Adrian Kingsley-Hughes wrote three years ago that Windows 7’s changes “suggest … that Microsoft is putting design ahead of usability.” Ya think? Apple afficionados say the same thing about the company Mr. Jobs built on the perfect User Interface. I Googled “Lion annoyances” and came up with about 297,000 results which is far fewer than the 1,540,000 results I found for “Windows 7 annoyances.” An entire industry has had to spring up to publish quick cures and workarounds for the two most “popular” computer operating systems.
Lion changed the three finger salute of Snow Leopard to two fingers, and reserved the three finger gesture for Mission Control. In Windows 7, you can’t tell which programs are actually running on the Taskbar and which are just links since some, like Internet Exploder, add an identical button for every open window and some, like WordPerfect and Dreamweaver, simply change the look of the one button so you know what to push. Microsoft also moved all the files around in Windows 7 so “My Documents” is now just another broken link and your IT department can’t find anything without retraining.
Microsoft and Apple had trained us to use our computers one way and now they want us to do it some other way for no reason other than that they can.

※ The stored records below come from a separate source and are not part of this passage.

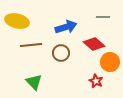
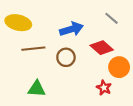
gray line: (103, 17) -> (111, 18), turned 40
green triangle: (34, 82) -> (37, 89), turned -42

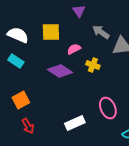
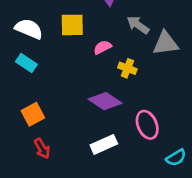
purple diamond: (60, 71) -> (105, 101), moved

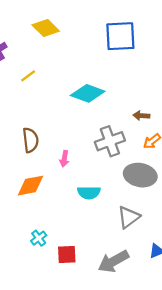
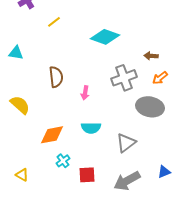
orange diamond: (31, 186) -> (52, 135), moved
cyan semicircle: (89, 193) -> (91, 128), moved
gray triangle: (129, 217) -> (126, 143), moved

And who ever heard of pushing “START” to turn off the engine.
Oh. That’s how keyless cars work now, too.
Every time I thought I’d got it made
It seemed the taste was not so sweet
NPR jumped on that bandwagon last week when Science Friday changed its website. “Redesigned with you in mind” is its new banner.
You maybe, but not me. It is now totally buggered.
I don’t subscribe to many podcasts because I don’t necessarily listen to every show and have enough clutter on both my hard drive and my broadband connection to want it filled with stuff I don’t use. SciFri trained me to go to their site to download the segments I want to hear each week. It was fast. It was accurate. It was scientific.
SciFri had trained us to listen one way and now they want us to do it some other way for no reason other than that they can.
Like host Ira Flatow’s approach to Global Warming, the site is no longer fast, nor accurate, nor scientific. In fact, of the two segments I grabbed last week, one had pieces of three with one piece repeated and the other was screwy. [ed. note: see the update from NPR in the Comments section below.]
Airheads.
I can fix this by teaching the companies just one word but I dont work cheap.